John relates that Ted "learned more than 50 dances while traveling through Greece in the 1960s and 70s. We both learned many dances in San Francisco at John Skow's Studio. The classes there were taught by Johnny Pappas. There were many people who taught at the taverna. For example, Ruth Browns taught Israeli dancing and Bora Özkök taught Turkish dancing."

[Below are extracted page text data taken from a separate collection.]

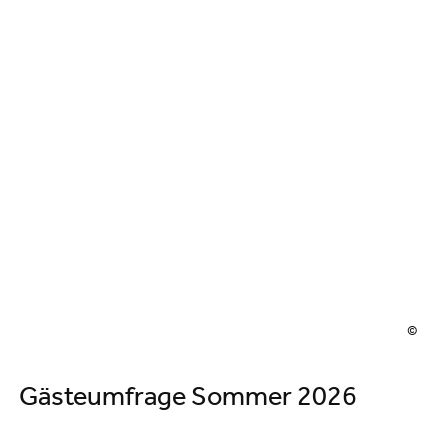
©
Gästebefragung Sommer 2026
Gästeumfrage Sommer 2026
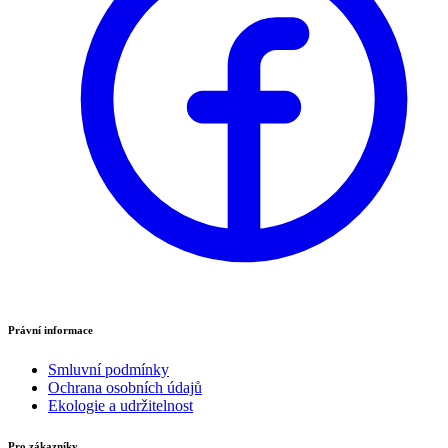
Právní informace
Smluvní podmínky
Ochrana osobních údajů
Ekologie a udržitelnost
Pro zákazníky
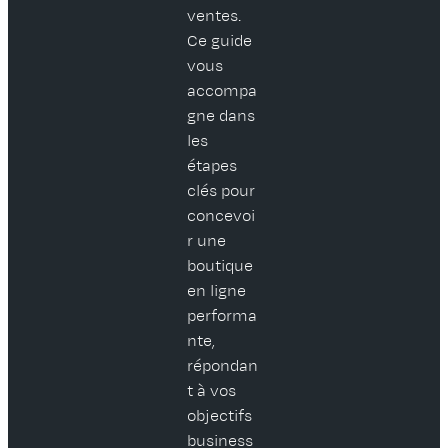
ventes.
Ce guide
vous
accompa
gne dans
les
étapes
clés pour
concevoi
r une
boutique
en ligne
performa
nte,
répondan
t à vos
objectifs
business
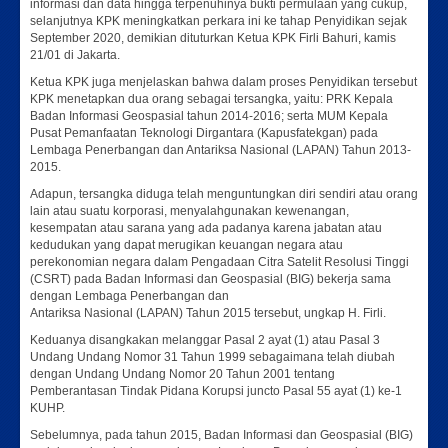
informasi dan data hingga terpenuhinya bukti permulaan yang cukup,
selanjutnya KPK meningkatkan perkara ini ke tahap Penyidikan sejak
September 2020, demikian dituturkan Ketua KPK Firli Bahuri, kamis
21/01 di Jakarta.
Ketua KPK juga menjelaskan bahwa dalam proses Penyidikan tersebut
KPK menetapkan dua orang sebagai tersangka, yaitu: PRK Kepala
Badan Informasi Geospasial tahun 2014-2016; serta MUM Kepala
Pusat Pemanfaatan Teknologi Dirgantara (Kapusfatekgan) pada
Lembaga Penerbangan dan Antariksa Nasional (LAPAN) Tahun 2013-
2015.
Adapun, tersangka diduga telah menguntungkan diri sendiri atau orang
lain atau suatu korporasi, menyalahgunakan kewenangan,
kesempatan atau sarana yang ada padanya karena jabatan atau
kedudukan yang dapat merugikan keuangan negara atau
perekonomian negara dalam Pengadaan Citra Satelit Resolusi Tinggi
(CSRT) pada Badan Informasi dan Geospasial (BIG) bekerja sama
dengan Lembaga Penerbangan dan
Antariksa Nasional (LAPAN) Tahun 2015 tersebut, ungkap H. Firli.
Keduanya disangkakan melanggar Pasal 2 ayat (1) atau Pasal 3
Undang Undang Nomor 31 Tahun 1999 sebagaimana telah diubah
dengan Undang Undang Nomor 20 Tahun 2001 tentang
Pemberantasan Tindak Pidana Korupsi juncto Pasal 55 ayat (1) ke-1
KUHP.
Sebelumnya, pada tahun 2015, Badan Informasi dan Geospasial (BIG)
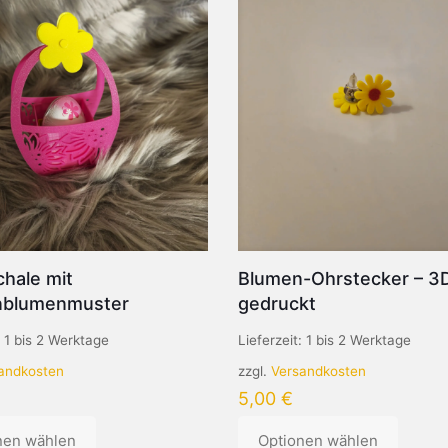
hale mit
Blumen-Ohrstecker – 3
nblumenmuster
gedruckt
:
1 bis 2 Werktage
Lieferzeit:
1 bis 2 Werktage
andkosten
zzgl.
Versandkosten
5,00
€
nen wählen
Optionen wählen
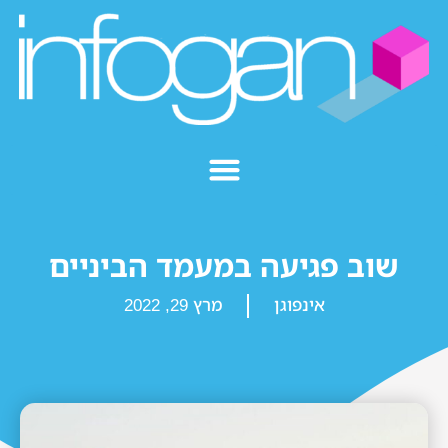
שוב פגיעה במעמד הביניים
אינפוגן
מרץ 29, 2022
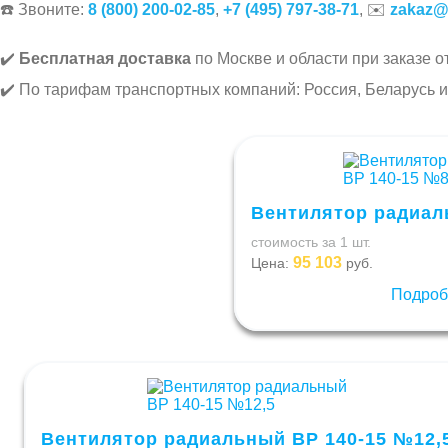
☎️ Звоните:
8 (800) 200-02-85
,
+7 (495) 797-38-71
, ✉️
zakaz@
✔️
Бесплатная доставка
по Москве и области при заказе от
✔️ По тарифам транспортных компаний: Россия, Беларусь и
Вентилятор радиал
стоимость за 1 шт.
95 103
Цена:
руб.
Подроб
Вентилятор радиальный ВР 140-15 №12,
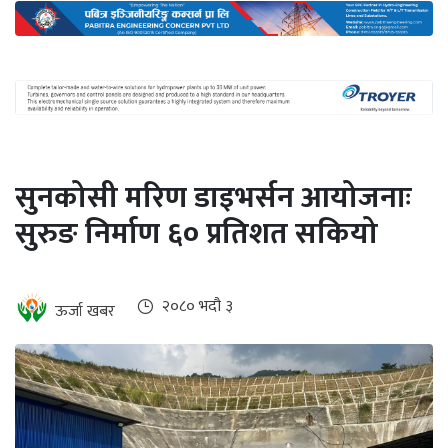
अन्तर्राष्ट्रिय
जलवायु
ऊर्जा
दक्षता
उहिलेकाे
सुनकोसी मरिण डाइभर्सन आयोजनाः
खबर
सुरुङ निर्माण ६० प्रतिशत सकियो
हरित
हाइड्रोजन
इभी
२०८० भदौ ३
ऊर्जा खबर
सम्पादकीय
बैंक
पर्यटन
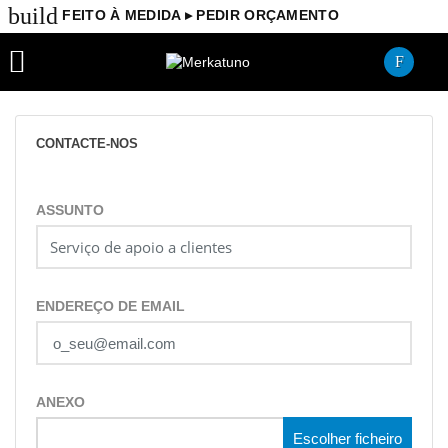
build
FEITO À MEDIDA ▸ PEDIR ORÇAMENTO

CONTACTE-NOS
ASSUNTO
ENDEREÇO DE EMAIL
ANEXO
Nenhum ficheiro selecionado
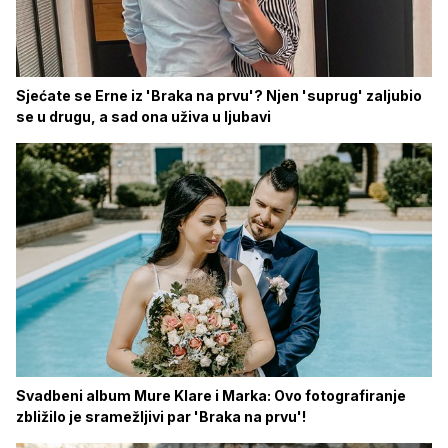
Sjećate se Erne iz 'Braka na prvu'? Njen 'suprug' zaljubio
se u drugu, a sad ona uživa u ljubavi
Svadbeni album Mure Klare i Marka: Ovo fotografiranje
zbližilo je sramežljivi par 'Braka na prvu'!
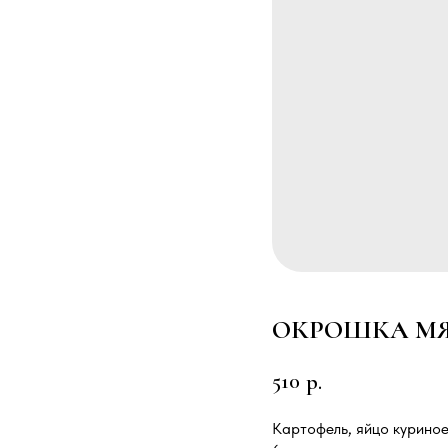
ОКРОШКА МЯС
510
р.
Картофель, яйцо куриное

Richard Vincent wrote that Ted learned his Greek dancing from Dora Stratou in Athens. He took it up after quitting as a school teacher. He was a good dance teacher and he had the perfect personality to run a place like Aitos. Aitos was a unique place and Richard had many fond memories of it. During the mid-1970s, it was jumping Tuesday, Friday, and Saturday nights. Everyone danced to exhaustion. "No tension, no pretension," someone said, and that was exactly right. Sometimes, some dancers from The Intersection, a Los Angeles folk dance coffeehouse, would come in. What a party! Then, almost overnight, it died out. Nobody came anymore. It was like losing a brother; it couldn't be replaced. After Aitos (which means "eagle") went under, Ted opened a little deli across from the sugar factory in Crockett, California, called Sugar Mill Inn. Richard last saw Ted there in about 1981.
In 1981, Dick Oakes and Diki Shields planned a Holiday Weekend from December 7 to December 9 in Idyllwild. Headline teachers were Ted Sofios (Village Greek) and John Sofios (Tavern Greek).
Ted Sofios was born on March 14, 1931. He passed away in 1997.
Dances Ted taught included Beratis, Cerigotikos, Kastorianos, Kastrinos, Leventikos, Makedonikos Horos Konstandinou, Mermingas Kefallinias (Koutso-Stamatistos), O Yatros, Pidkhtos Epirou, Seranitsa, Sitiakos, and Tik.